I disagree. You know these Hondas better than _anybody_ Tegger. That's why I'm here asking advice. :-)

I suspect that somewhere the break is due to something _I_ did. These things don't just happen, at least rarely in my experience. Usually it's something I screwed up (no auto tech to blame here, all the work has been done on this car by me for 19 years). Occasionally I find a defect... I'll post what I find, if I find it.

Thanks for the time you and others have taken to help me with this issue. Unfortunately it's not the only one I have with these old cars.

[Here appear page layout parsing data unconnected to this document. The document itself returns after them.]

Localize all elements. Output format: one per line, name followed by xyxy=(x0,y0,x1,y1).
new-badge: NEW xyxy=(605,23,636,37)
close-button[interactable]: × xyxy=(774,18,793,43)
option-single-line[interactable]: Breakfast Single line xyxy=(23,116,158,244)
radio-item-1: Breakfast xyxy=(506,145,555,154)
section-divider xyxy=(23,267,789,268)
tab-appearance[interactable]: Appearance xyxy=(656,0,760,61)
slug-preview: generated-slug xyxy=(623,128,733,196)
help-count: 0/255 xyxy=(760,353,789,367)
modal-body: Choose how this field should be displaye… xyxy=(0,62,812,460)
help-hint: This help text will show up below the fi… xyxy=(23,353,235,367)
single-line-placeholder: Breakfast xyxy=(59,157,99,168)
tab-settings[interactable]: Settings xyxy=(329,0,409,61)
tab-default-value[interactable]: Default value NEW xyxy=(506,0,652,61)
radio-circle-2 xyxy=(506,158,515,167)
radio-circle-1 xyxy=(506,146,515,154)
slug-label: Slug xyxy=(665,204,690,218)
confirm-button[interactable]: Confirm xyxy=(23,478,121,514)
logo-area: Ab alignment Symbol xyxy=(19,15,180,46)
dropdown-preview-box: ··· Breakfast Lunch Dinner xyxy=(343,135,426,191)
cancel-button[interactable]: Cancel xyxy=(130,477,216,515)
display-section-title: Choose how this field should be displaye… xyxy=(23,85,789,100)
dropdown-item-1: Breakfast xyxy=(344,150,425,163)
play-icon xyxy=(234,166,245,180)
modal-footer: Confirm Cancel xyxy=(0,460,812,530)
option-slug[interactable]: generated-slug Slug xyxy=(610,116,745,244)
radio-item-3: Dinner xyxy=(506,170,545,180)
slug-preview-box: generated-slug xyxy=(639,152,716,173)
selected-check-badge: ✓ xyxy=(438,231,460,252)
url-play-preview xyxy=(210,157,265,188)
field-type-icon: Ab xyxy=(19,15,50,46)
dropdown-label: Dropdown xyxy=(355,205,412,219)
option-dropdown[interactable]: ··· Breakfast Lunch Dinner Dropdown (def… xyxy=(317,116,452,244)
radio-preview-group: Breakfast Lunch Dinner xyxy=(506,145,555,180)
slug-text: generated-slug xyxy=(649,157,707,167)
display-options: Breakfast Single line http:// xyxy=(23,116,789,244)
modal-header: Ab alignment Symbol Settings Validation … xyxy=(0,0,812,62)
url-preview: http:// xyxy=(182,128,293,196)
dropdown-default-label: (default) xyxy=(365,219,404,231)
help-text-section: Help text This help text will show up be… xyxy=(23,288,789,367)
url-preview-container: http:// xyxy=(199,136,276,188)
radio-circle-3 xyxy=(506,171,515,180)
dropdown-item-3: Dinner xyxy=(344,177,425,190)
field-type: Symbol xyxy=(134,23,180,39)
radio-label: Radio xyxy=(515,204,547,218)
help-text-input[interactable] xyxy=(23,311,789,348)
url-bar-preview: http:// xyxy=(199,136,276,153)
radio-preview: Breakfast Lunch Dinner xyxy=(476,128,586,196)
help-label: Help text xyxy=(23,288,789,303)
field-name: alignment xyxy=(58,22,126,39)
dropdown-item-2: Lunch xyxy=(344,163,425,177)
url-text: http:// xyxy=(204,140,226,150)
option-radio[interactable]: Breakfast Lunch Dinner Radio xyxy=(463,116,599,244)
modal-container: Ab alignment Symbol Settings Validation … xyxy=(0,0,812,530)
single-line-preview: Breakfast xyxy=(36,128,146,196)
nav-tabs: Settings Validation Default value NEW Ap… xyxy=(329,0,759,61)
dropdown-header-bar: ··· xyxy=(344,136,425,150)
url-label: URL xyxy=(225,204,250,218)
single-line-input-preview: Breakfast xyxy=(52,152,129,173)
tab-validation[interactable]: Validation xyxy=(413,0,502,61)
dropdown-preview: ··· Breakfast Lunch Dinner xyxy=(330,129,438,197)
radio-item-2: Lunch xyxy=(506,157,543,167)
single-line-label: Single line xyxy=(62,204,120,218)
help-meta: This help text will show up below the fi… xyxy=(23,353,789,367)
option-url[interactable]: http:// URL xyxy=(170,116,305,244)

I'll be asking some more questions in the future.

I'm such a cheapskate, I grimace at the idea of spending $10 for 3 days. Otoh, I don't mind spending extra for genuine Honda, because I feel Honda is a better value. Just something I have to get used to.

-RC

Reply to
RC

I got back under the hood today and figured out the problem-

*#%$&? Squirrels!

I didn't think the issue was due to Honda quality. Ends up it wasn't any of my work either. I had replaced the radiator recenty so I checked that area carefully, suspecting collateral damage. That's when I noticed the tree rat damage.

They severed the wire inside the harness close to the low pressure switch. The varmint had not done any chewing, just a single bite or two that left the black plastic harness cover mostly intact.

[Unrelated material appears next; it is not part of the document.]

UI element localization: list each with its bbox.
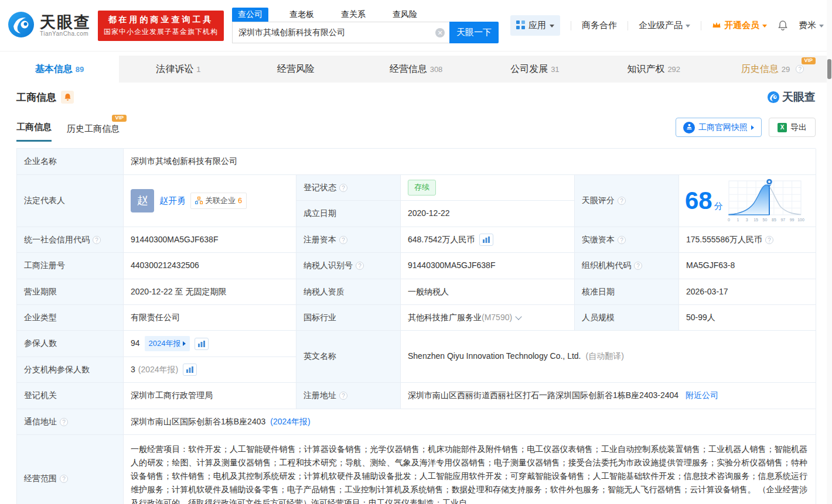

We have neigbors that feed these nuisance animals, and any vehicle that sits for too long gets chewed on. This probably happened when the car sat for a week or so while the family was on vacation. One of my neighbors had his backhoe wiring completely torn up a few years ago. Time to once again practice rodent relocation.

I was able to solder splices into the blue/red wire with relative ease, considering the tight quarters. The A/C is works now.